▶ DATASET EXCERPTS

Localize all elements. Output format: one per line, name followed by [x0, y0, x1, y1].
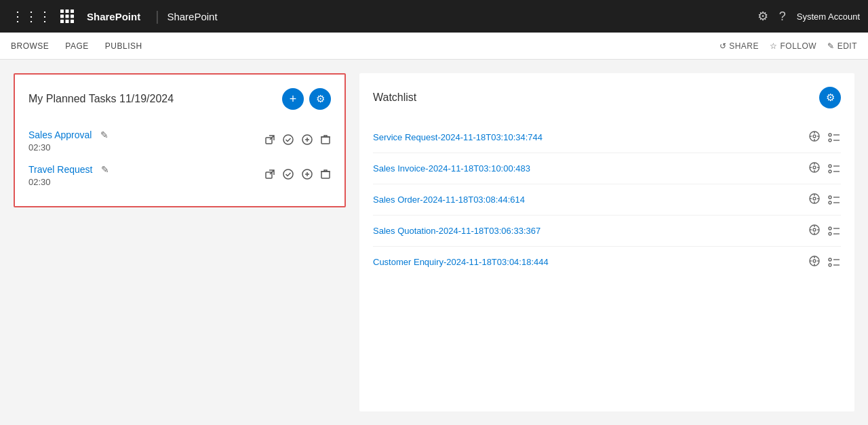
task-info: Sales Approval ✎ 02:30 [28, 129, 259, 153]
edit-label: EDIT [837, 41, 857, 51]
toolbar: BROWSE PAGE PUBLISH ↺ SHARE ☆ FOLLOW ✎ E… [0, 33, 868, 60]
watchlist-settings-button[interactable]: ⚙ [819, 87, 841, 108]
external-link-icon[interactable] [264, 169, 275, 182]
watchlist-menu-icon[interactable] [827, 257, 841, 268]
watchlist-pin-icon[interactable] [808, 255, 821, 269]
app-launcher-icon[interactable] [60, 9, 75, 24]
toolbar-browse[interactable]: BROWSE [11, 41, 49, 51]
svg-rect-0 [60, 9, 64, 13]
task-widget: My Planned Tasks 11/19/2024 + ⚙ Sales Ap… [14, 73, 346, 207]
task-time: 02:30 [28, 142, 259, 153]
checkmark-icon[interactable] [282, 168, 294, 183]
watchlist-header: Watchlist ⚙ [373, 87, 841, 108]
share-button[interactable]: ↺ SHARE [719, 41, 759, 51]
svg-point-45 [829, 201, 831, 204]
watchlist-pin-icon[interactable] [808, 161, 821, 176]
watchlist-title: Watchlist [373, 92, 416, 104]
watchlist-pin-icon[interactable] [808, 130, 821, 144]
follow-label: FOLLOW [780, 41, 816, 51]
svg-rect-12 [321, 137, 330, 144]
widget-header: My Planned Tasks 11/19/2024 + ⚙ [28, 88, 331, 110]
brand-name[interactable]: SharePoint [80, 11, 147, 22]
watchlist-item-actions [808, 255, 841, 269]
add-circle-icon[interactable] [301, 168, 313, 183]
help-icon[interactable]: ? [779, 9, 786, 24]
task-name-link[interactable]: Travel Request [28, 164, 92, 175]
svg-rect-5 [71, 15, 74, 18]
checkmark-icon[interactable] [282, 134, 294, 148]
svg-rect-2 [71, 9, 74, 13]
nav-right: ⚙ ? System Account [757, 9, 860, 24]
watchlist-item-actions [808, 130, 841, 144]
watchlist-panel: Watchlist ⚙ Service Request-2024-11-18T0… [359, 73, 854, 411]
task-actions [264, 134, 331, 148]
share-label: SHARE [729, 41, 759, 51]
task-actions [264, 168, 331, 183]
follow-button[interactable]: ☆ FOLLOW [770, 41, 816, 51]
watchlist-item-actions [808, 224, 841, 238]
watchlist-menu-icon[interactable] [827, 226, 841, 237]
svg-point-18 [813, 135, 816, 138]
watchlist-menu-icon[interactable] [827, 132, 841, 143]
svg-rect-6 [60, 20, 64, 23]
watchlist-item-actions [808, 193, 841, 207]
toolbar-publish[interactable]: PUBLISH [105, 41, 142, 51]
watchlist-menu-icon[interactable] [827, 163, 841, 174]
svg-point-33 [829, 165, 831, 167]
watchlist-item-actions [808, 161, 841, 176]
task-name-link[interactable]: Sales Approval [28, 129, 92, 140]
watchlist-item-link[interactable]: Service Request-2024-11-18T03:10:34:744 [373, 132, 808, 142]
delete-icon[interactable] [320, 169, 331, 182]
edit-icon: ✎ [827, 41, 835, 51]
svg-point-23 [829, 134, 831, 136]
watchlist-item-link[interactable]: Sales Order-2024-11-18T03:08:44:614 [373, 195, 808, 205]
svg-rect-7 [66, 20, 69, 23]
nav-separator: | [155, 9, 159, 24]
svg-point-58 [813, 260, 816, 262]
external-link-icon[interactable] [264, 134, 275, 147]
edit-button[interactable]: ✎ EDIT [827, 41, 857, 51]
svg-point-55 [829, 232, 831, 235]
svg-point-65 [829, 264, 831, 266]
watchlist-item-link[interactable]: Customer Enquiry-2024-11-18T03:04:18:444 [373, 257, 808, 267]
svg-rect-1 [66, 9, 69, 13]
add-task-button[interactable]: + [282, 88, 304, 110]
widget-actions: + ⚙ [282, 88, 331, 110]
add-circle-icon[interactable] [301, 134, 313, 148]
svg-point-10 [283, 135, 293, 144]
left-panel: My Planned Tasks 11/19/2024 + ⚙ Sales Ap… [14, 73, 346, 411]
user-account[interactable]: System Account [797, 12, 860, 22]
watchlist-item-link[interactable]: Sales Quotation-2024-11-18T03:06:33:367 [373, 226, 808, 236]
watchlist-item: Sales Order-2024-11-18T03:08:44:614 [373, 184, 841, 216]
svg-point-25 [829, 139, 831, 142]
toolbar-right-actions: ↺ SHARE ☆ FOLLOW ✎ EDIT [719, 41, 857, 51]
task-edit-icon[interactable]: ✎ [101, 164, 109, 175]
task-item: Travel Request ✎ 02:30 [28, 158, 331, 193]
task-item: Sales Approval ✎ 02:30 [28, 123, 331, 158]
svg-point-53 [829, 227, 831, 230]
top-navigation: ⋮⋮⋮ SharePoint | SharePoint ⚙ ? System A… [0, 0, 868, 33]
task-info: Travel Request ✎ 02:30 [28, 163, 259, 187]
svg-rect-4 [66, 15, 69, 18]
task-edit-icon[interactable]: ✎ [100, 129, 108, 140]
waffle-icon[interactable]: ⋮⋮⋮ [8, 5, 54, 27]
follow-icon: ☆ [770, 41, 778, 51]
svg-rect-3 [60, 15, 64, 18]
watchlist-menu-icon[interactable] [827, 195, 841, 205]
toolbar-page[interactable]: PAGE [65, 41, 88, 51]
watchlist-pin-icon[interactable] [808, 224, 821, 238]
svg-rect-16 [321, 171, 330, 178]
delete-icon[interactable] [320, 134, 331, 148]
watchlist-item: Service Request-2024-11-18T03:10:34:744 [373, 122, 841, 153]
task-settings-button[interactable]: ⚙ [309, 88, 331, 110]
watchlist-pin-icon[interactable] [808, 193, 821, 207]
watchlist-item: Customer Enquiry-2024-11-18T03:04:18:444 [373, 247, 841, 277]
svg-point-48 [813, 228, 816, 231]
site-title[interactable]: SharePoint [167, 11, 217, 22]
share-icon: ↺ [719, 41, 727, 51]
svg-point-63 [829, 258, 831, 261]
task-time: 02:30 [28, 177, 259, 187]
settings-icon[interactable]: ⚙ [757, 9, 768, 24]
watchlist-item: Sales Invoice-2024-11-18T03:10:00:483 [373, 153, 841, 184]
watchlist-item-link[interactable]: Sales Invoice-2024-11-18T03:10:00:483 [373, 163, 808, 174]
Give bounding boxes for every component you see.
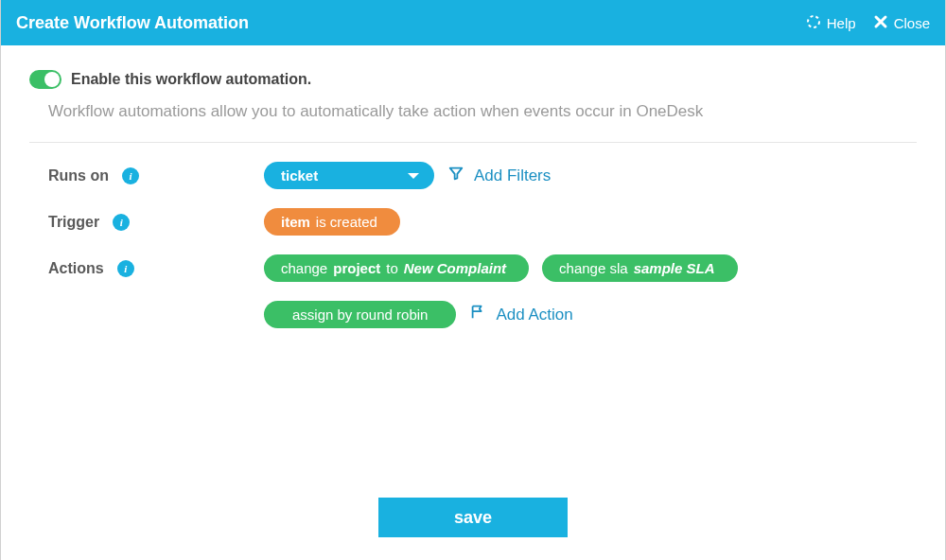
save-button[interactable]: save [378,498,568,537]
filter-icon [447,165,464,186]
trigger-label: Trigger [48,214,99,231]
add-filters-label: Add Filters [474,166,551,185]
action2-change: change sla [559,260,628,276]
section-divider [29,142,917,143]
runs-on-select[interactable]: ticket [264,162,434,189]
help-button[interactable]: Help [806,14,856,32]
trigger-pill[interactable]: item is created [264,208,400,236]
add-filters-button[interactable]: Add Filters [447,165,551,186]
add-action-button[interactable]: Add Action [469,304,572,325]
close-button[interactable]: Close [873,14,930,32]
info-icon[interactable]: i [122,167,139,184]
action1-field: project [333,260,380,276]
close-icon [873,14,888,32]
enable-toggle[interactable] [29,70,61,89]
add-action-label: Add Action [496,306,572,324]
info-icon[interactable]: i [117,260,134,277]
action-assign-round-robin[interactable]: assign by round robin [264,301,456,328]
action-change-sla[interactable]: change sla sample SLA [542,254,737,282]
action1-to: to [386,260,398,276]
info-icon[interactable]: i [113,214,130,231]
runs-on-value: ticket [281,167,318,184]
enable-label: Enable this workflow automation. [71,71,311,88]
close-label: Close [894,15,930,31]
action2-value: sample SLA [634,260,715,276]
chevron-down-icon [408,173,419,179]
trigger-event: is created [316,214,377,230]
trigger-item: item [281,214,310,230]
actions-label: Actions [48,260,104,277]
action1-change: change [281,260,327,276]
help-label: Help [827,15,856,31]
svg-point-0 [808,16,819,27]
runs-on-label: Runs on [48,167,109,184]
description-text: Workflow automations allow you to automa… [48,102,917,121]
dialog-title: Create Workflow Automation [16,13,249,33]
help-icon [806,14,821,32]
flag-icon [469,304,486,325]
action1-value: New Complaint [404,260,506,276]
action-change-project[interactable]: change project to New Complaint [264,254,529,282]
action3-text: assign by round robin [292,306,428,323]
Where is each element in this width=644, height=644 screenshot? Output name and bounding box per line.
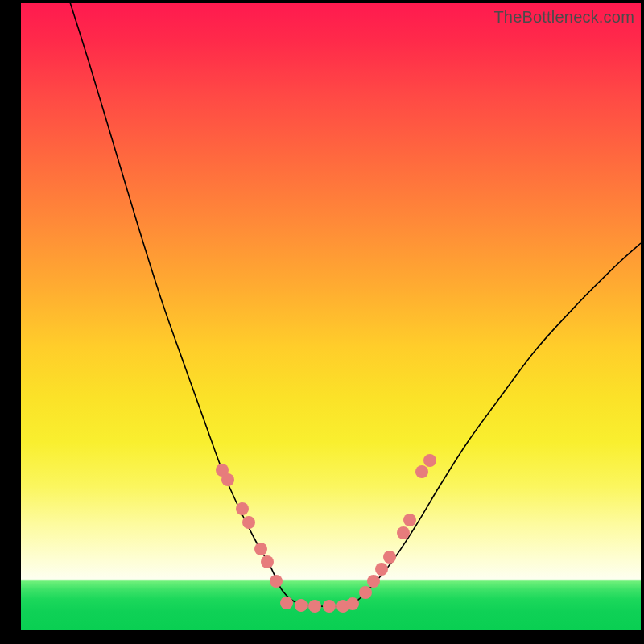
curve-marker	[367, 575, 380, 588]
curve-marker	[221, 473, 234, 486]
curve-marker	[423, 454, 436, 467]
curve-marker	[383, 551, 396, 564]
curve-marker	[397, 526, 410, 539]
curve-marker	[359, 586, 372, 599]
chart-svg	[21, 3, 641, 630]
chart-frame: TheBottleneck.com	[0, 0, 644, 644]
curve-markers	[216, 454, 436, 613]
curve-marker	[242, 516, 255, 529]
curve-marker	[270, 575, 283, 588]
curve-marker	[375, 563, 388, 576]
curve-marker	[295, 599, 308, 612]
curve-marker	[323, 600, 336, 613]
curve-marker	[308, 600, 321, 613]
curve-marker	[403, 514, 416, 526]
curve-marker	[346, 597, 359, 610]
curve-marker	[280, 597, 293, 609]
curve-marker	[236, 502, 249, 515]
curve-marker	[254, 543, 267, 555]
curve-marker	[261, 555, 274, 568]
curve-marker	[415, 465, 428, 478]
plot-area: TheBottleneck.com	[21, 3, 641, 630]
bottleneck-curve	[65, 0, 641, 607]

▶ WHAT YOU ARE ASKED TO DO
Scan the data above and copy every line with "assign" in it.

▶ EXERCISE ANSWER
action-assign-round-robin[interactable]: assign by round robin [264,301,456,328]
action3-text: assign by round robin [292,306,428,323]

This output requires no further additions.